[Linux-cluster] Re: Csnap server cluster membership interface

Thu Oct 21 16:16:02 UTC 2004

On Thu, Oct 21, 2004 at 01:40:30AM -0400, Daniel Phillips wrote:
> Good morning Ben,
> 
> Just a few final thoughts for ahem, tomorrow...
> 
> I can see that everybody really wants to go for the "full fat" solution 
> (as Patrick would say) right away, without trying anything simple 
> first, so I will go with the flow.  After all, I also like skydiving.

I'm not against passing through the simple case in the course of writing
the code, but I agree with kevin that the design should be for the final
version.

> I feel that a service group is the correct place to hook into cman, 
> mainly because not all nodes in the cluster need have agents running on 
> them, for various reasons including a csnap virtual device being 
> exported to another node, therefore needing neither agent nor server.  
> There isn't a lot of recovery to do in our service group, but it's nice 
> to know the mechanism is there should we need it.  Finally, I feel that 
> the service group will be able to help with orderly shutdown as I 
> mentioned earlier.

I see nothing wrong with hooking into cman and using cluster sockets. Since
we are already bound to the DLM with your failover method, being dependant on
cman is no harm. In fact, not doing it seems like a problem.

> I'm getting attached to the idea of teaching cman to hand out port 
> numbers along with service groups.  This needs to be kicked around, but 
> it will eliminate considerable configuration annoyance, and perhaps 
> most of the "well known" cluster ports, which is cruft that cman really 
> shouldn't encode into its header files if we can avoid it.

I'm not sure that you will be able to get Dave to add this.

> Since we can get cluster ports automagically, we can afford to have a 
> separate service group for each metadevice, i.e., per snapshot store to 
> be used by the cluster.  The name of the service group will be formed 
> from a unique id stored in the snapshot metadata at mksnapstore time, 
> prepended with csnap/ or something like that.

The seperate service groups would definitely work, but it only works easily
with the assigned ports per service group idea you mentioned.  I am leaning
for the "one agent per node" idea, where the agent handles all the servers.

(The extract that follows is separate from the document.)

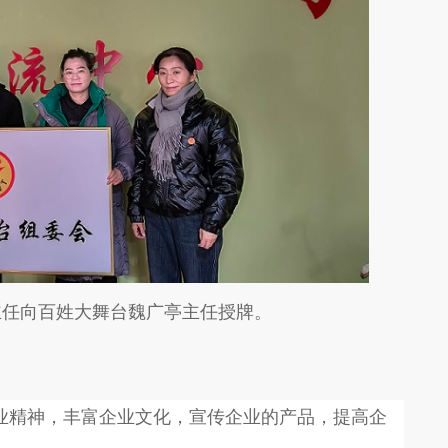
主任向百姓大舞台魏广亭主任授牌。
精神，丰富企业文化，宣传企业的产品，提高企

There are only 256 ports available per node with cluster sockets. Some
applications may be port gready.  Having the requirement that cman needs to
find a port that is available on all the cluster nodes for each origin+snapshot
pair is something that I wouldn't fault Dave for not wanting to include.  If
you have one agent, you need only one service group, and one port. I don't
know how big of an issue this is, not understanding all the details of cman.
If Dave is fine with this idea, then I don't have any objections. But without
the automagically assigned ports, I don't like it.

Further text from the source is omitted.